(192e) Machine Learning-Directed Advanced Sampling Simulations of Reactions in Condensed Phases | AIChE

(192e) Machine Learning-Directed Advanced Sampling Simulations of Reactions in Condensed Phases

Authors 

Lee, E. - Presenter, University of Chicago
de Pablo, J. J., University of Chicago
Galli, G., University of Chicago
Reactions in condensed phases are at the heart of many physical and chemical processes in molecular synthesis, heterogeneous catalysis, and material processing. The mechanism, rates, and chemical equilibria can be understood from free energy profiles of reactions. Predicting the energetics has involved a trade-off in accuracy between the enthalpic (i.e., interatomic potential) and the entropic (i.e., degrees of freedom) contributions to the free-energy. Traditionally, computational efforts in molecular reactions have been largely focused on the former. The latter, however, becomes increasingly important as the environmental effect and the size of the reactive species grow.

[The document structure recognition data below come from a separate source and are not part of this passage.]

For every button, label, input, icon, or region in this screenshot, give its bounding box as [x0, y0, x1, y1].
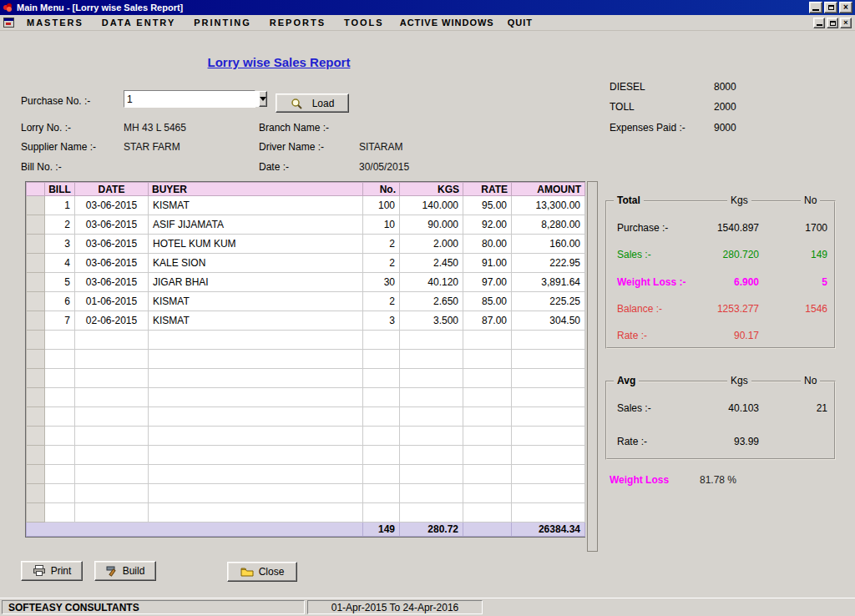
empty-cell: [463, 446, 512, 465]
row-selector: [27, 484, 45, 503]
lorry-no-label: Lorry No. :-: [21, 122, 71, 134]
cell-kgs: 2.000: [400, 235, 463, 254]
table-row[interactable]: 3 03-06-2015 HOTEL KUM KUM 2 2.000 80.00…: [27, 235, 585, 254]
purchase-no-combobox[interactable]: [124, 90, 255, 108]
close-button[interactable]: ×: [839, 2, 852, 13]
menu-item-masters[interactable]: MASTERS: [18, 18, 93, 28]
row-selector: [27, 446, 45, 465]
child-restore-button[interactable]: [827, 18, 838, 28]
empty-cell: [363, 350, 400, 369]
toll-label: TOLL: [610, 101, 635, 113]
cell-buyer: HOTEL KUM KUM: [149, 235, 363, 254]
app-icon: [3, 3, 13, 13]
cell-bill: 3: [45, 235, 75, 254]
expenses-paid-label: Expenses Paid :-: [610, 122, 686, 134]
table-row[interactable]: 6 01-06-2015 KISMAT 2 2.650 85.00 225.25: [27, 292, 585, 311]
combo-dropdown-button[interactable]: [259, 91, 267, 107]
menu-item-quit[interactable]: QUIT: [501, 18, 539, 28]
purchase-no-input[interactable]: [124, 91, 259, 107]
empty-cell: [400, 388, 463, 407]
child-minimize-button[interactable]: [813, 18, 825, 28]
table-empty-row: [27, 427, 585, 446]
cell-no: 10: [363, 215, 400, 235]
empty-cell: [75, 484, 149, 503]
cell-date: 01-06-2015: [75, 292, 149, 311]
print-button[interactable]: Print: [21, 561, 83, 581]
print-button-label: Print: [51, 565, 72, 577]
empty-cell: [149, 331, 363, 350]
empty-cell: [149, 369, 363, 388]
empty-cell: [75, 331, 149, 350]
build-button[interactable]: Build: [94, 561, 156, 581]
row-selector[interactable]: [27, 311, 45, 331]
empty-cell: [463, 407, 512, 427]
purchase-no-label: Purchase No. :-: [21, 95, 90, 107]
grid-totals-row: 149 280.72 26384.34: [27, 523, 585, 537]
driver-name-value: SITARAM: [359, 141, 402, 153]
empty-cell: [75, 369, 149, 388]
date-value: 30/05/2015: [359, 161, 409, 173]
row-selector[interactable]: [27, 254, 45, 273]
table-row[interactable]: 2 03-06-2015 ASIF JIJAMATA 10 90.000 92.…: [27, 215, 585, 235]
avg-rate-kgs: 93.99: [711, 436, 759, 447]
sales-grid: BILL DATE BUYER No. KGS RATE AMOUNT 1 03…: [25, 181, 585, 538]
cell-amount: 3,891.64: [512, 273, 585, 292]
table-row[interactable]: 7 02-06-2015 KISMAT 3 3.500 87.00 304.50: [27, 311, 585, 331]
cell-kgs: 40.120: [400, 273, 463, 292]
total-kgs-header: Kgs: [727, 194, 751, 206]
page-title: Lorry wise Sales Report: [149, 55, 409, 69]
expenses-paid-value: 9000: [714, 122, 736, 134]
statusbar-company: SOFTEASY CONSULTANTS: [2, 600, 305, 614]
title-bar: Main Menu - [Lorry wise Sales Report] ×: [0, 0, 855, 15]
sales-total-label: Sales :-: [617, 249, 711, 260]
empty-cell: [512, 446, 585, 465]
empty-cell: [463, 388, 512, 407]
minimize-button[interactable]: [809, 2, 822, 13]
row-selector[interactable]: [27, 292, 45, 311]
empty-cell: [149, 427, 363, 446]
menu-item-reports[interactable]: REPORTS: [261, 18, 335, 28]
close-report-button[interactable]: Close: [227, 562, 297, 582]
table-row[interactable]: 4 03-06-2015 KALE SION 2 2.450 91.00 222…: [27, 254, 585, 273]
restore-button[interactable]: [824, 2, 837, 13]
menu-item-tools[interactable]: TOOLS: [335, 18, 393, 28]
menu-item-printing[interactable]: PRINTING: [185, 18, 261, 28]
empty-cell: [363, 407, 400, 427]
window-title: Main Menu - [Lorry wise Sales Report]: [17, 3, 183, 13]
empty-cell: [512, 503, 585, 523]
row-selector[interactable]: [27, 215, 45, 235]
menu-item-data-entry[interactable]: DATA ENTRY: [93, 18, 185, 28]
table-empty-row: [27, 446, 585, 465]
balance-total-label: Balance :-: [617, 303, 711, 315]
table-row[interactable]: 1 03-06-2015 KISMAT 100 140.000 95.00 13…: [27, 196, 585, 215]
total-panel: Total Kgs No Purchase :- 1540.897 1700 S…: [605, 200, 836, 349]
build-button-label: Build: [123, 565, 145, 577]
table-row[interactable]: 5 03-06-2015 JIGAR BHAI 30 40.120 97.00 …: [27, 273, 585, 292]
empty-cell: [363, 446, 400, 465]
weight-loss-summary: Weight Loss 81.78 %: [610, 474, 836, 486]
empty-cell: [45, 503, 75, 523]
child-close-button[interactable]: ×: [840, 18, 852, 28]
row-selector[interactable]: [27, 273, 45, 292]
avg-rate-label: Rate :-: [617, 436, 711, 447]
menu-item-active-windows[interactable]: ACTIVE WINDOWS: [393, 18, 501, 28]
empty-cell: [45, 465, 75, 484]
cell-rate: 92.00: [463, 215, 512, 235]
row-selector[interactable]: [27, 196, 45, 215]
load-button[interactable]: Load: [276, 93, 349, 113]
totals-spacer: [27, 523, 363, 537]
empty-cell: [363, 465, 400, 484]
empty-cell: [45, 446, 75, 465]
cell-kgs: 140.000: [400, 196, 463, 215]
load-button-text: Load: [312, 98, 335, 109]
row-selector[interactable]: [27, 235, 45, 254]
purchase-total-kgs: 1540.897: [711, 222, 759, 234]
total-panel-legend: Total: [614, 194, 644, 206]
cell-date: 03-06-2015: [75, 235, 149, 254]
row-selector: [27, 407, 45, 427]
empty-cell: [400, 503, 463, 523]
empty-cell: [463, 427, 512, 446]
grid-vertical-scrollbar[interactable]: [587, 181, 598, 552]
weight-loss-total-kgs: 6.900: [711, 276, 759, 288]
col-header-amount: AMOUNT: [512, 183, 585, 196]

Here, we introduce two advanced sampling approaches that combine machine-learning algorithms and electronic structure calculations, to bridge the gap between accuracy and system size for reactions in condensed phases. First, we present an adaptive-biasing technique using neural networks, CFF-AIMD, for computing free energy surface with DFT-MD accuracy. We demonstrate how the neural network sampling method allows efficient sampling and direct computation of free energies through examples in molecular reactions on metallic surfaces and in liquid phases. Second, we develop a hierarchical resolution scheme for force field optimization with advanced sampling simulations. The method is applied to probe the formation, migration, and annihilation mechanisms of spin defects in wide-band gap semiconductors, which are relevant for understanding and designing material platforms for quantum technologies.